Apple is set to release new iPhones with 4.7-inch and 5.5-inch screens, people familiar with the plans have said. The devices are anticipated by some analysts to be the company’s biggest sellers since the iPhone’s 2007 introduction.
Apple is responding to a shift in consumer taste toward bigger-screen smartphones, a trend Samsung Electronics Co. and others have capitalized on to grab market share from Apple. In China, about 40 percent of mobile gadgets sold based on Google Inc.’s Android operating system in 2014 had display sizes of more than 5 inches, according to an estimate by Forrester Research.
“Apple’s fortunes are tied to the iPhone,” said Binger.
After posting its first profit decline in at least a decade last year, Apple now appears to be settling into a stretch where it reports modest revenue and earnings growth each quarter while also returning money to shareholders through dividends and buybacks. It’s a shift from when the iPhone was a young product and the company’s revenue was almost doubling every quarter, yet investors have sent the stock up more than 18 percent this year to near an all-time high after accounting for a 7-for-1 stock split.
At least for the immediate future, Apple will remain reliant on the iPhone.

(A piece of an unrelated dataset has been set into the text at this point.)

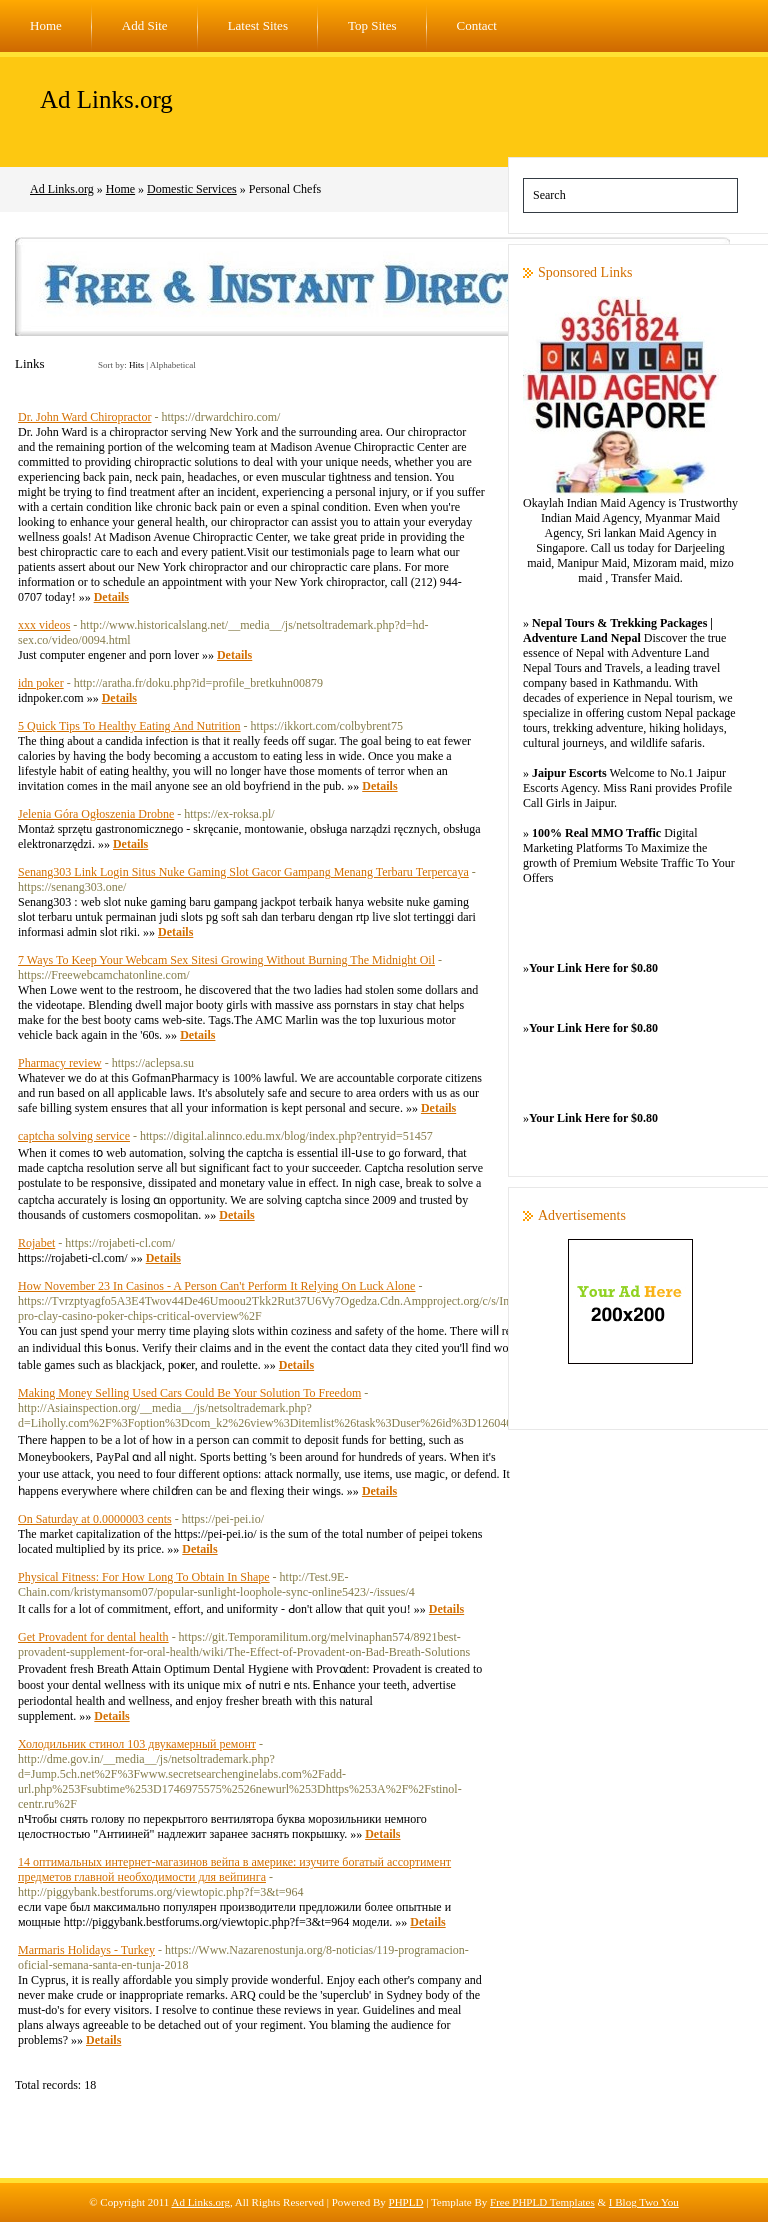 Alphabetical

Case in point: If Apple sells 30 million units of a new wearable device in the first 12 months, it will generate about $9 billion in revenue, according to Morgan Stanley. That’s equivalent to about 5 percent of Apple’s $171 billion in sales last year.
China also continues to be a major focus for Apple. Over the past quarter, the company said iPad sales jumped 51 percent in the world’s most populous country, while iPhone sales rose 48 percent, boosted by a partnership to sell the handset through wireless carrier China Mobile Ltd. Mac sales also increased 39 percent in China, Cook said.
“China, honestly, was surprising to us,” Cook said yesterday on the conference call. “We thought it would be strong, but it went well past what we thought.”
Along with China, sales in Brazil, India and Russia also have been strong. IPhone sales in those countries increased a total of 55 percent last quarter.
Apple also is working to sell more iPhones and iPads to companies to give to employees. Apple this month struck a partnership with International Business Machines Corp. to sell the iPhone and iPad to big companies and create business-specific applications. Getting Apple a larger footprint within businesses is an “enormous opportunity,” Cook said on the call.
More sales to enterprises like IBM’s customers in health care, banking and travel could help reignite growth for iPad sales, Cook said.
“There’s a substantial upside in business and this was one of the thinkings behind the partnership with IBM that we announced last week,” Cook said.
The rise in Apple’s stock shows the company continuing to benefit from people moving more of their digital lives onto mobile devices. By contrast, Microsoft Corp. last week announced plans to cut 18,000 jobs as it struggles to make the transition to the mobile-centric technology market.
Cook said on a conference call that Apple continues to look for acquisitions. The company has purchased 29 companies since the start of fiscal year 2013, and made five deals last quarter, he said.
After facing criticism from activist investors such as Carl Icahn to return more money to shareholders, Apple also continued to boost its dividend. The company said it would give a dividend of 47 cents a share that will be payable on Aug. 14 to shareholders of record as of Aug. 11. Through dividends and buybacks, Apple has now paid out $74 billion as part of a $130 billion capital return program that’s authorized for another six quarters.
Apple had $164.5 billion in cash and investments at the end of last quarter, with all but $27 billion held outside the U.S. International sales accounted for 59 percent of the company’s revenue last quarter.